While the smooth L1 loss has traditionally been used for bounding box regression, it measures only the difference between predicted and target coordinates, not the quality of overlap between boxes. In dense prediction tasks, this can lead to suboptimal localization: a box may have low coordinate error but still misalign significantly with the ground truth. To address this, modern detectors increasingly use IoU-based losses, which directly optimize the overlap between predicted and ground-truth boxes.

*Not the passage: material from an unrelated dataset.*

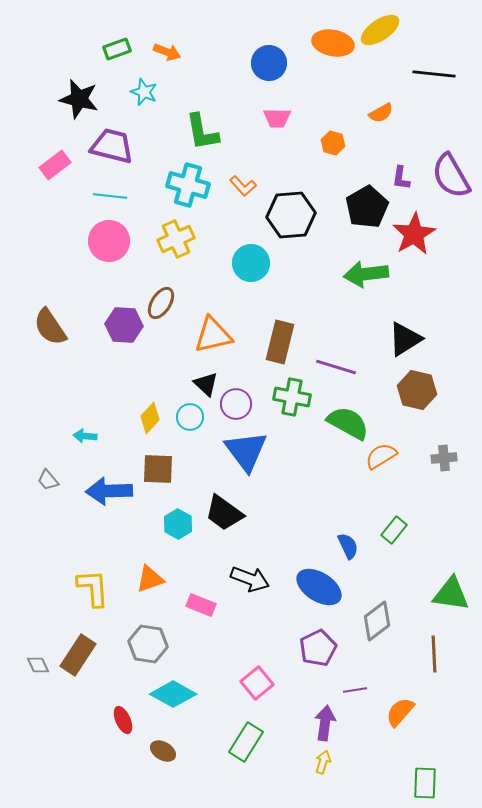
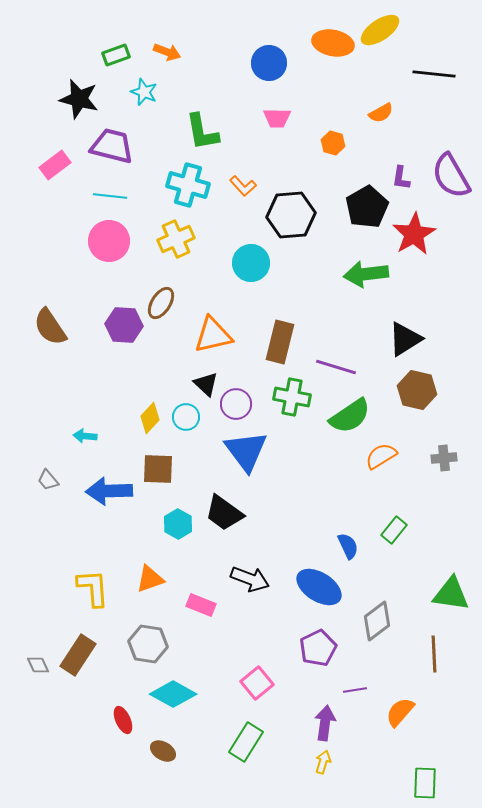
green rectangle at (117, 49): moved 1 px left, 6 px down
cyan circle at (190, 417): moved 4 px left
green semicircle at (348, 423): moved 2 px right, 7 px up; rotated 117 degrees clockwise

Intersection over Union (IoU)#

The IoU between two boxes is defined as:

\[ \text{IoU} = \frac{\text{area of overlap}}{\text{area of union}}. \]

It ranges from 0 (no overlap) to 1 (perfect alignment). A simple IoU loss can be defined as:

\[ \mathcal{L}_{\rm IoU} = 1 - \text{IoU}. \]

This functions directly encourages maximizing overlap but has two limitations when boxes do not overlap (IoU = 0): it provides no gradient and does not penalize differences in box size or position.

Generalized IoU (GIoU)#

The GIoU loss addresses the IoU limitations by adding a penalty term based on the smallest enclosing box that contains both predicted and target boxes. It is defined as:

\[ \mathcal{L}_{\rm GIoU} = 1 - \text{IoU} + \frac{|C - A\cup B|}{|C|} \]

where \(C\) is the area of the smallest enclosing box that contains both the predicted and target boxes, and \(A \cup B\) is the area of the union of the predicted and target boxes. GIoU provides meaningful gradients even when boxes do not overlap, encouraging predictions to move toward the target.

Distance IoU (DIoU)#

The DIoU loss improves the IoU metric by incorporating the distance between predicted and target boxes. It is defined as:

\[ \mathcal{L}_{\rm DIoU} = 1 - \text{IoU} + \frac{d^2}{c^2} \]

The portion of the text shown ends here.